The synthesis of transuranium elements starts with a process called neutron capture, in which an atom captures one or more neutrons. This addition of neutrons increases the mass of the atom but does not change the atomic number.
03

Beta Decay

The atom, after gaining neutrons through neutron capture, undergoes a process called beta decay. In beta decay, a neutron is converted into a proton by emitting an electron (also known as a beta particle). This process increases the atomic number of the atom by 1, effectively creating a new element.
04

Repetition of Process

To synthesize transuranium elements with higher atomic numbers, the neutron capture and beta decay processes are repeated multiple times. Each repetition increases the atomic number of the synthesized element and gets us closer to the desired transuranium element.
05

Particle Accelerator

To speed up the synthesis process and create heavier transuranium elements, scientists use particle accelerators.

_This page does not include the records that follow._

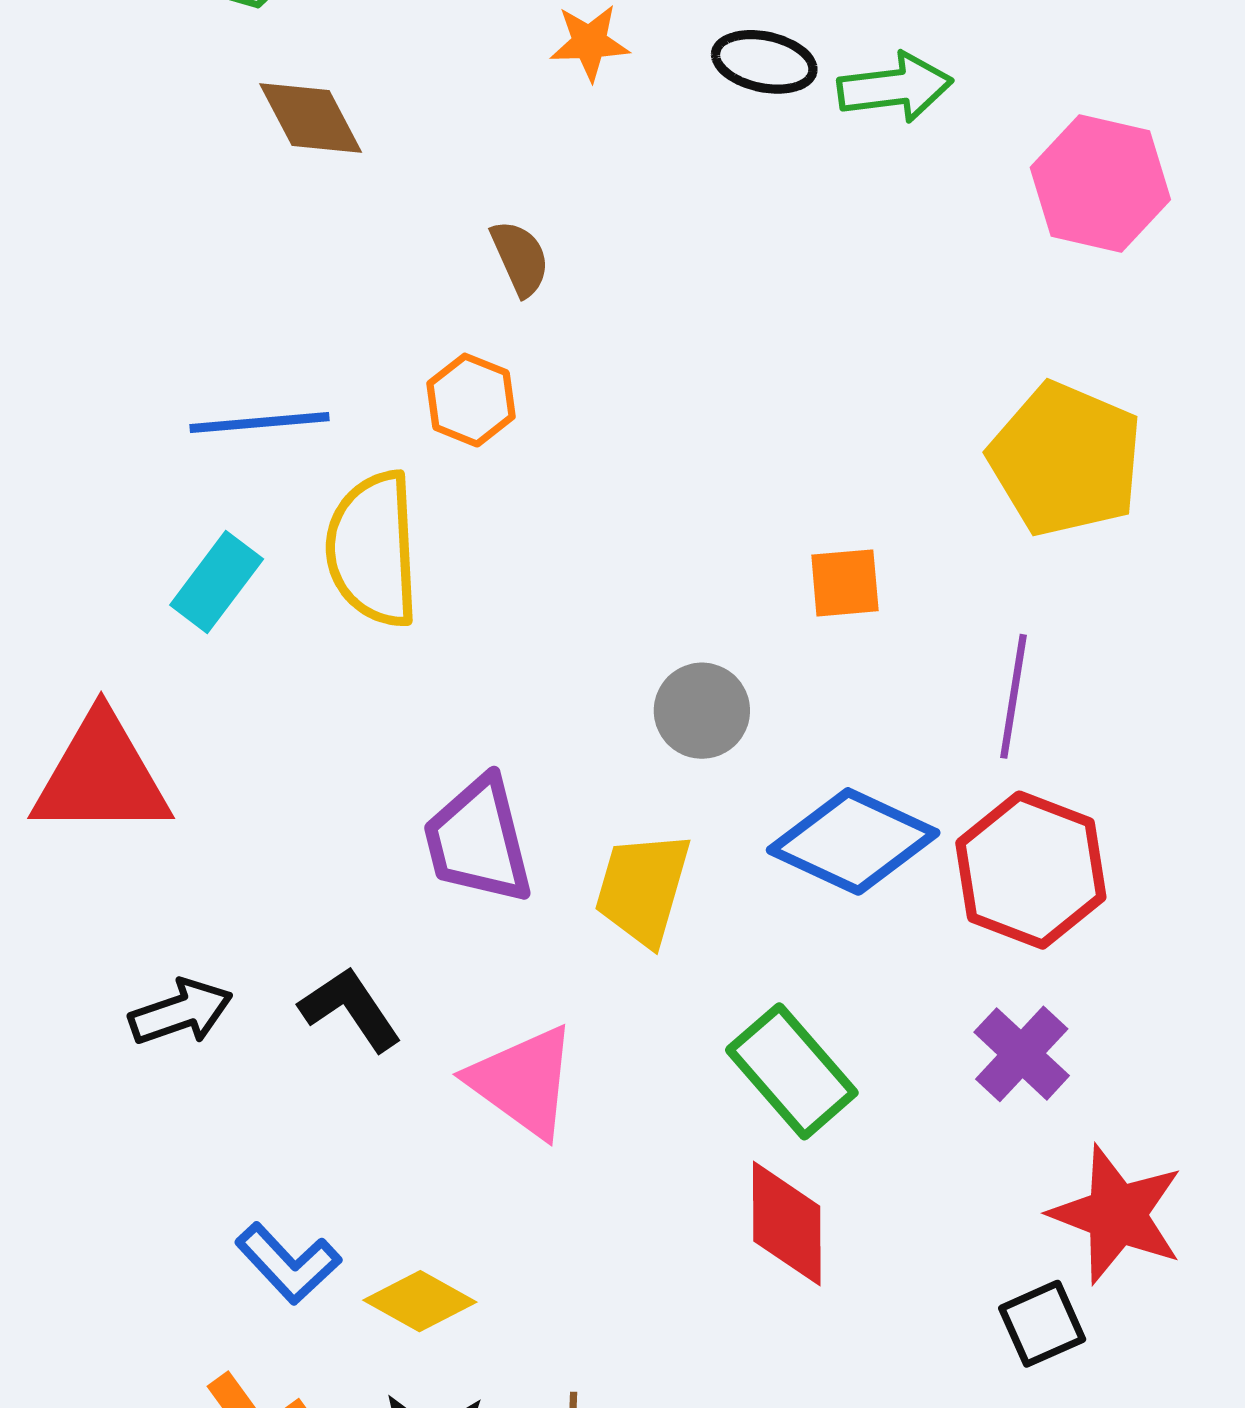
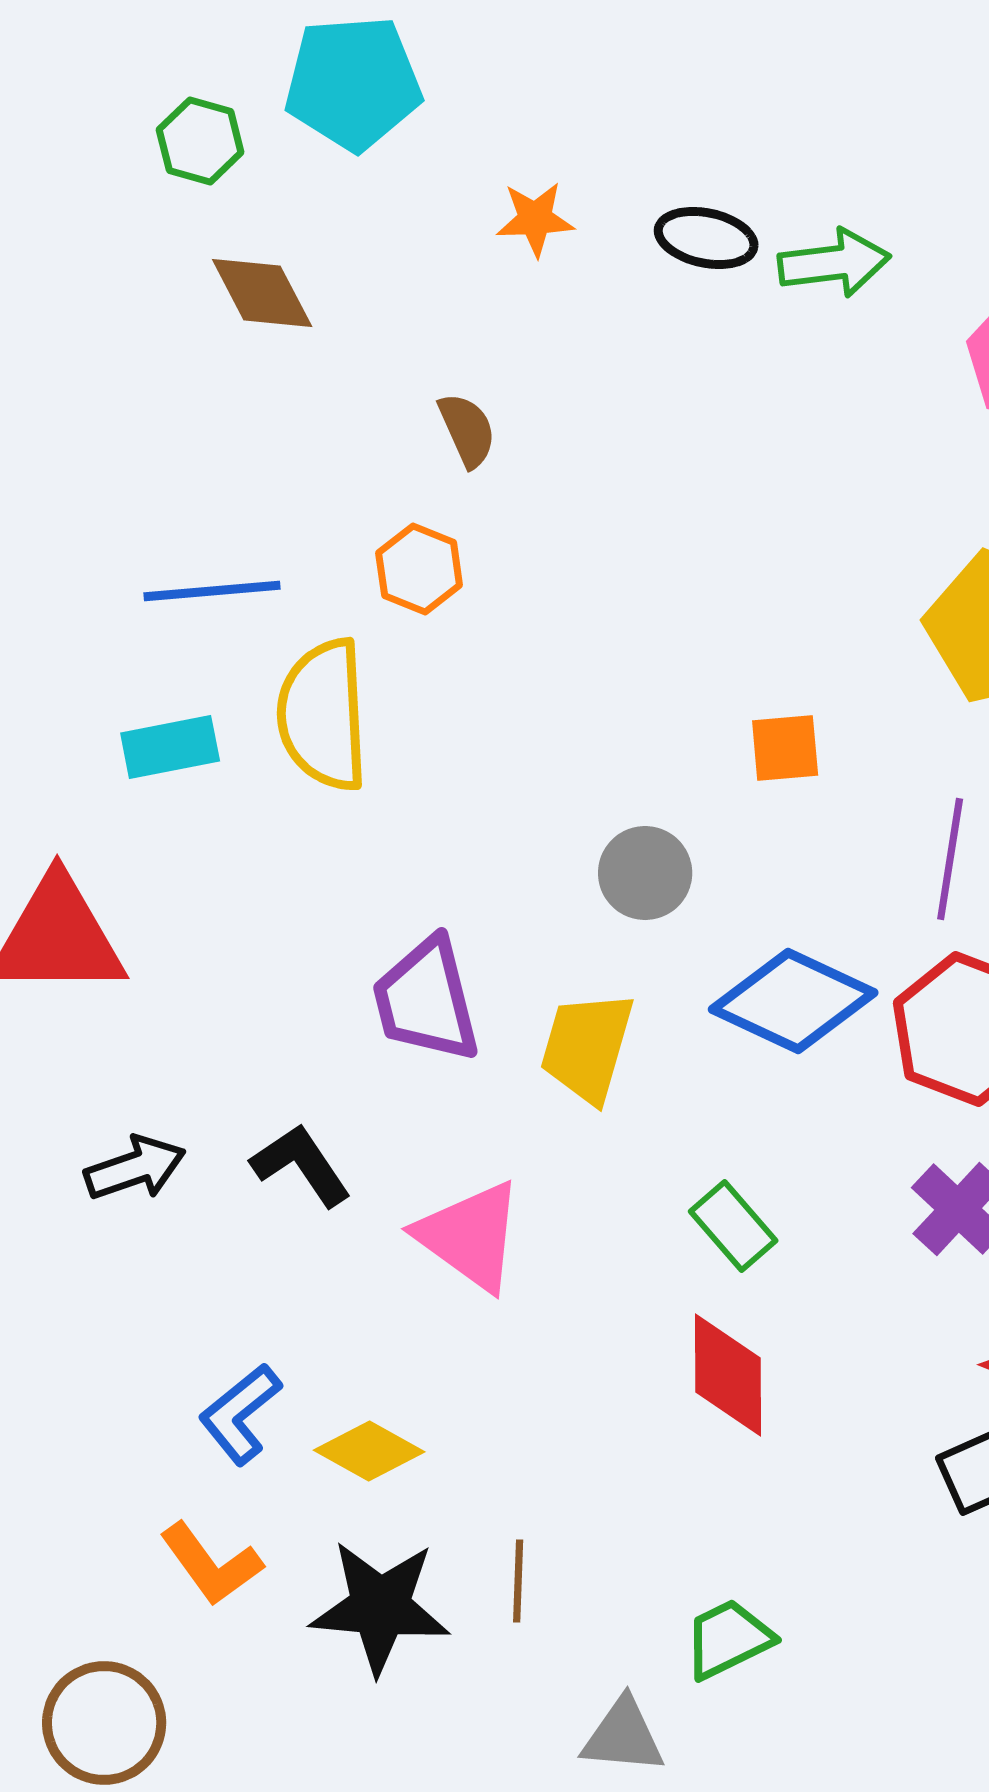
cyan rectangle: (217, 582) -> (170, 747), turned 42
green rectangle: (792, 1071) -> (733, 1226), size x0.7
blue L-shape: (288, 1263) -> (240, 1414), turned 94

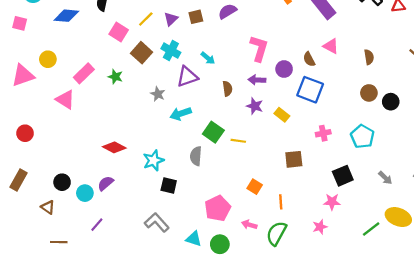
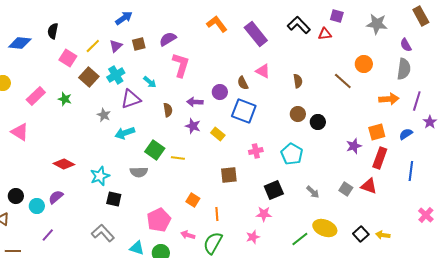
pink L-shape: (259, 48) -> (181, 65), moved
cyan cross: (171, 51) -> (116, 75), turned 30
pink triangle: (65, 99) -> (20, 132), moved
gray semicircle: (196, 156) -> (139, 172), turned -96

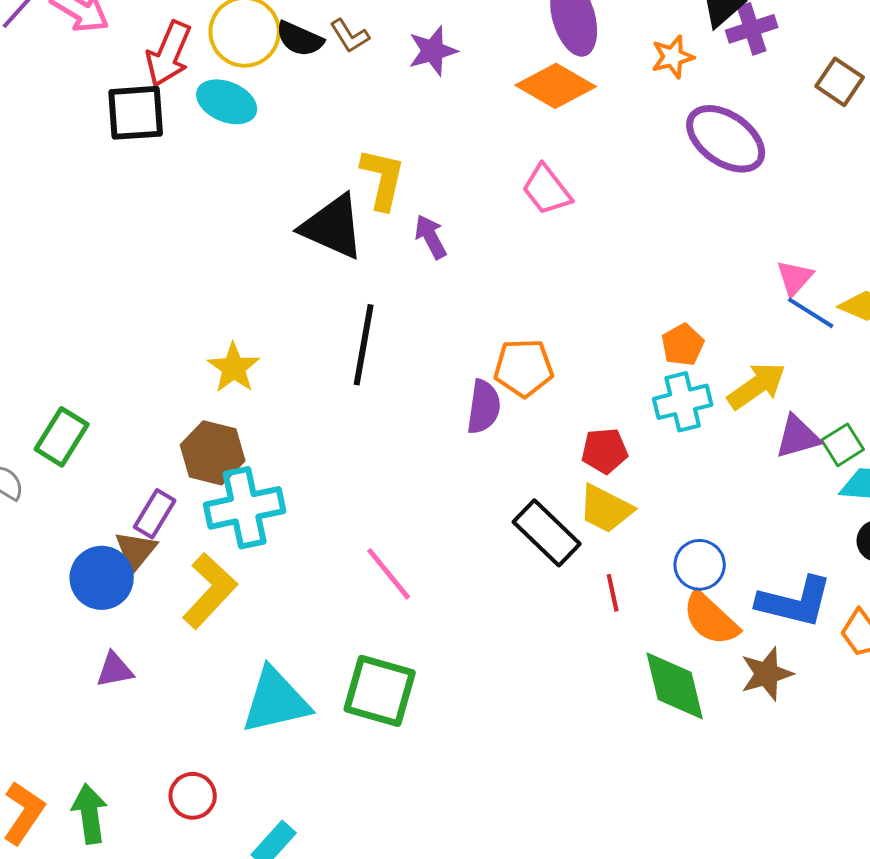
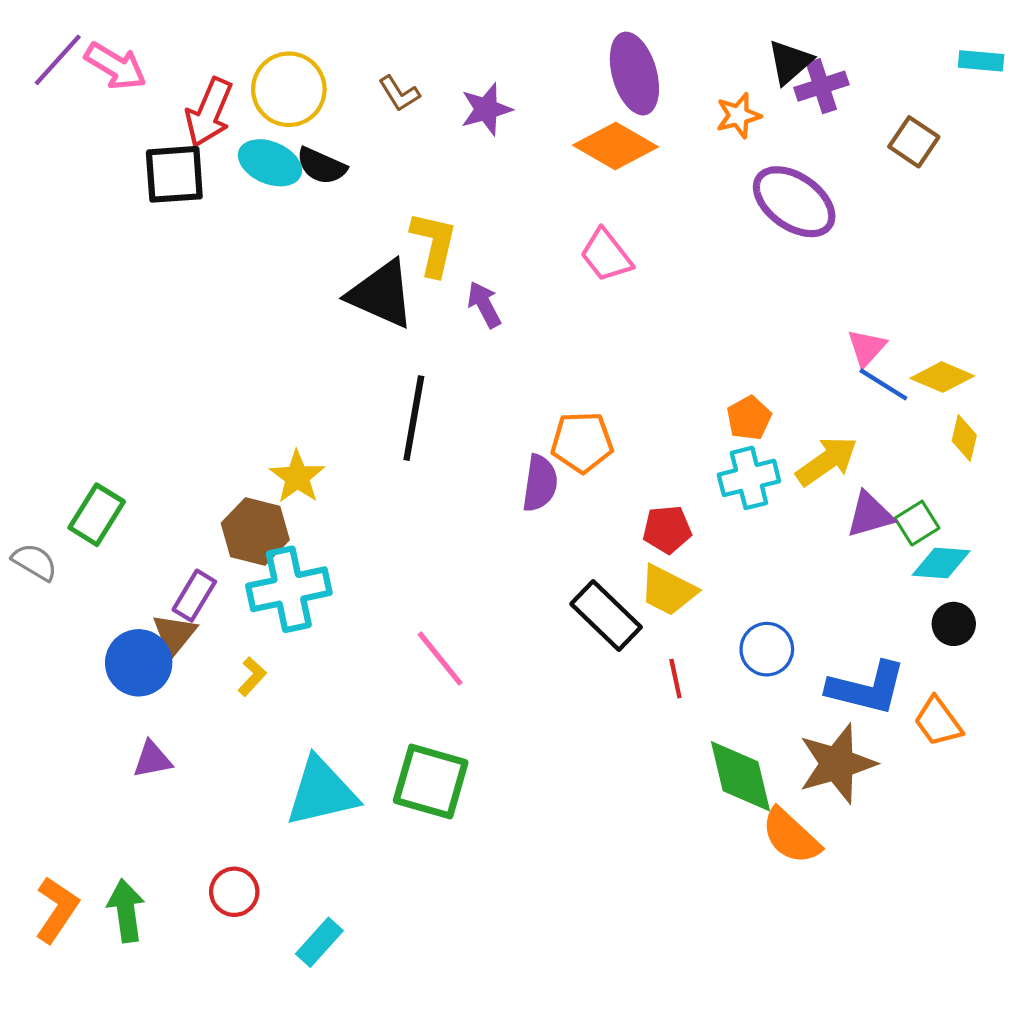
black semicircle: (300, 39) -> (321, 166), moved
yellow star: (234, 368) -> (297, 477), moved
yellow L-shape: (210, 591) -> (252, 676), size x0.5
orange semicircle: (711, 619) -> (791, 836), moved
brown star: (767, 674) -> (837, 764), size x1.4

These machines accelerate atomic nuclei to extremely high speeds and smash them into target nuclei. The collision can result in the creation of new elements, including transuranium elements.
06

Challenges in Synthesis

The synthesis of transuranium elements can be challenging due to short half-lives and instability. Many of these elements decay very quickly, which makes their detection and characterization difficult. Researchers continue to investigate new ways to create and study these elements in hope of gaining a better understanding of their properties and potential applications.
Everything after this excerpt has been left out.